Every line from the one holding "επιχειρήσεις και αγρότες" through the one holding "jóvenes, con la condición de recuperarlo" in the data below must be returned exactly, both ends included, with pictures left out and nothing else added.

**Extracted information**

------------------------

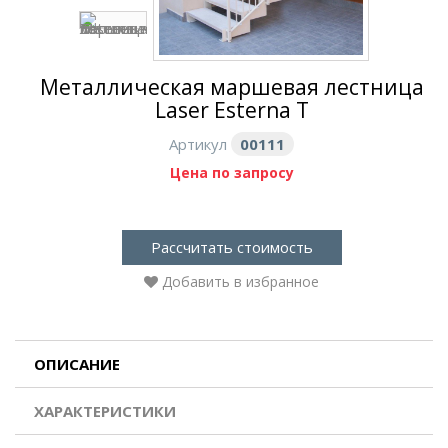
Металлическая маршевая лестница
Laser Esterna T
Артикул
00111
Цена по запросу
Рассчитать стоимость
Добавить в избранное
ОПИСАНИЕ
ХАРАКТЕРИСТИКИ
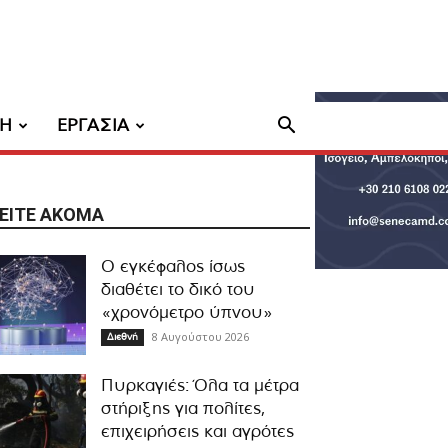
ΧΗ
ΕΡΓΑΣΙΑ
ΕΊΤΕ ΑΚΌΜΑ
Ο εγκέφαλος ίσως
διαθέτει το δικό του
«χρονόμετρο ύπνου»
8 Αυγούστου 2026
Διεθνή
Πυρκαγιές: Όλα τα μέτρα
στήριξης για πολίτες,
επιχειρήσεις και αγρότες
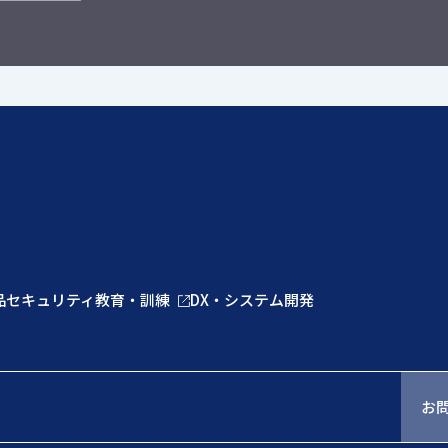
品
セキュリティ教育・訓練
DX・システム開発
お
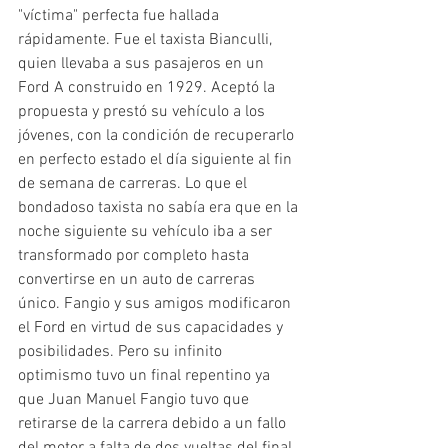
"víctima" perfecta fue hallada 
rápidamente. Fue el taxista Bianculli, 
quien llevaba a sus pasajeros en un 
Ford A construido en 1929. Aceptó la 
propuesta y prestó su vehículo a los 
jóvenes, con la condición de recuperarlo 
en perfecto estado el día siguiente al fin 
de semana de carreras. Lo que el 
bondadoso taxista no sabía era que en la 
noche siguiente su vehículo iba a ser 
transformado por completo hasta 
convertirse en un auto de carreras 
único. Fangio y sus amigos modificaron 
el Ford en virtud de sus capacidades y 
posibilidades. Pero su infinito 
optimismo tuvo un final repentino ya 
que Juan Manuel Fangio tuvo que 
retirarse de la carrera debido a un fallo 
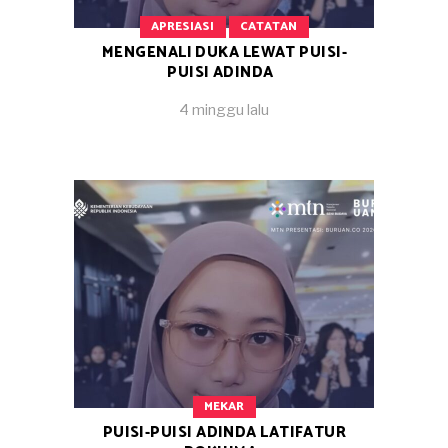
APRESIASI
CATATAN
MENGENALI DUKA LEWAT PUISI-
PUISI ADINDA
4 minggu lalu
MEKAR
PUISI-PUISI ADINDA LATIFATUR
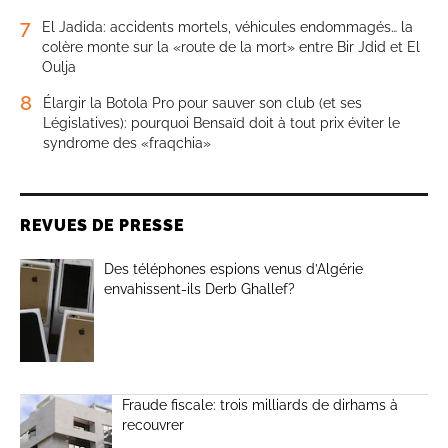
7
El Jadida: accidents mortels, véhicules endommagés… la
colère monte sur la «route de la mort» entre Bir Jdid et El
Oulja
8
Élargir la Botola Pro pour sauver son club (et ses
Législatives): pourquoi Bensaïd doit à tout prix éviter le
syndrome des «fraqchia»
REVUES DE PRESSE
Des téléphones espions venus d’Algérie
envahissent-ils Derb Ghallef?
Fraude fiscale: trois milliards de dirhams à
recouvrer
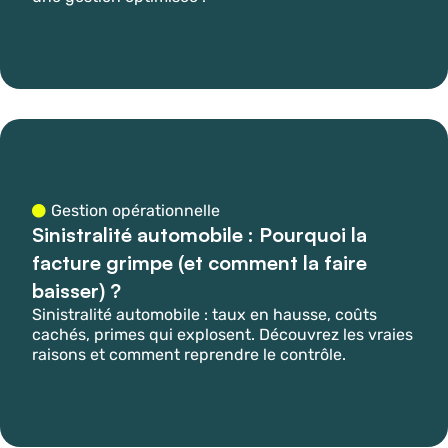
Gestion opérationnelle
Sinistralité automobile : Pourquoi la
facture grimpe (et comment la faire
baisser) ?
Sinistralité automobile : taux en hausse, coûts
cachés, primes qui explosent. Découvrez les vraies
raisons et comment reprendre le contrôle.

------------------------

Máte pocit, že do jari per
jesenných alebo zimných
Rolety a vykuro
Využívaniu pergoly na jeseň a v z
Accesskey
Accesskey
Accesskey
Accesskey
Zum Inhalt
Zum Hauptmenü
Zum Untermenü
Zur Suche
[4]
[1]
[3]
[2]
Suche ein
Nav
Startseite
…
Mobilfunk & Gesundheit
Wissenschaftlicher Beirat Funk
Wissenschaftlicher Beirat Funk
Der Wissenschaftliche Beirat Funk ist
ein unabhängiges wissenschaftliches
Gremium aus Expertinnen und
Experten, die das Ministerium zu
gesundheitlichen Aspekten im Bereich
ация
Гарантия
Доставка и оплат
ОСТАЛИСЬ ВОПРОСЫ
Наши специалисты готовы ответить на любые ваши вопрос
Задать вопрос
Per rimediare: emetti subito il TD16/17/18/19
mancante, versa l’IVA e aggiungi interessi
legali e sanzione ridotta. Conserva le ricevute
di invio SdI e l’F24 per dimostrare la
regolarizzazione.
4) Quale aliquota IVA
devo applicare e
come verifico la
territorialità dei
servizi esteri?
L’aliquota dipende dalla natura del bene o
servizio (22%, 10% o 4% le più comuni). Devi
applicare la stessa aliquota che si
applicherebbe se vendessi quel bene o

------------------------

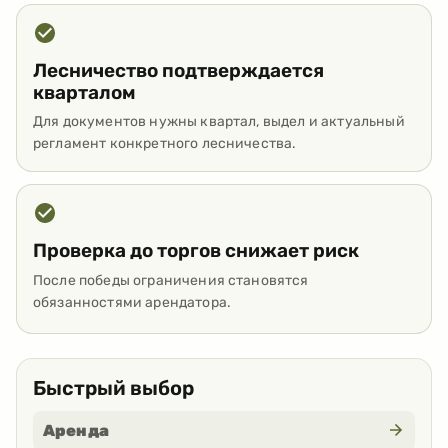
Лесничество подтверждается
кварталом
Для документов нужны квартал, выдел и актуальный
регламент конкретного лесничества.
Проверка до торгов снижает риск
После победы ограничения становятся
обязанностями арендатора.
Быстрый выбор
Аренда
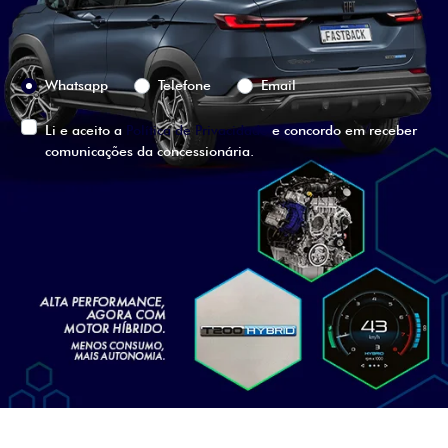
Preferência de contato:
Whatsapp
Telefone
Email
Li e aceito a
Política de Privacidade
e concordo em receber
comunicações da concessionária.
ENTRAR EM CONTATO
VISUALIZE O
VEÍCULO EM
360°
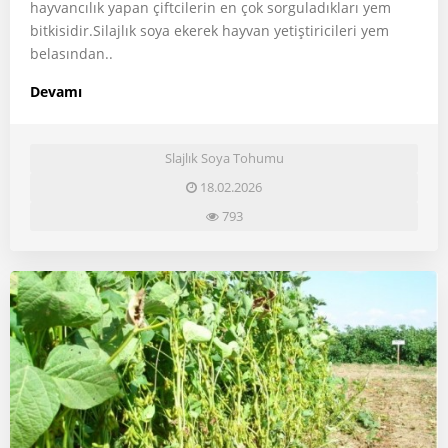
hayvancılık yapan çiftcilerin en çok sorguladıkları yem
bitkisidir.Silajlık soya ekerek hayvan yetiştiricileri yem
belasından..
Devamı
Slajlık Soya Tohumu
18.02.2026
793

------------------------

**Written reply**
επιχειρήσεις και αγρότες
品
セキュリティ教育・訓練
DX・システム開発
お
"víctima" perfecta fue hallada 
rápidamente. Fue el taxista Bianculli, 
quien llevaba a sus pasajeros en un 
Ford A construido en 1929. Aceptó la 
propuesta y prestó su vehículo a los 
jóvenes, con la condición de recuperarlo 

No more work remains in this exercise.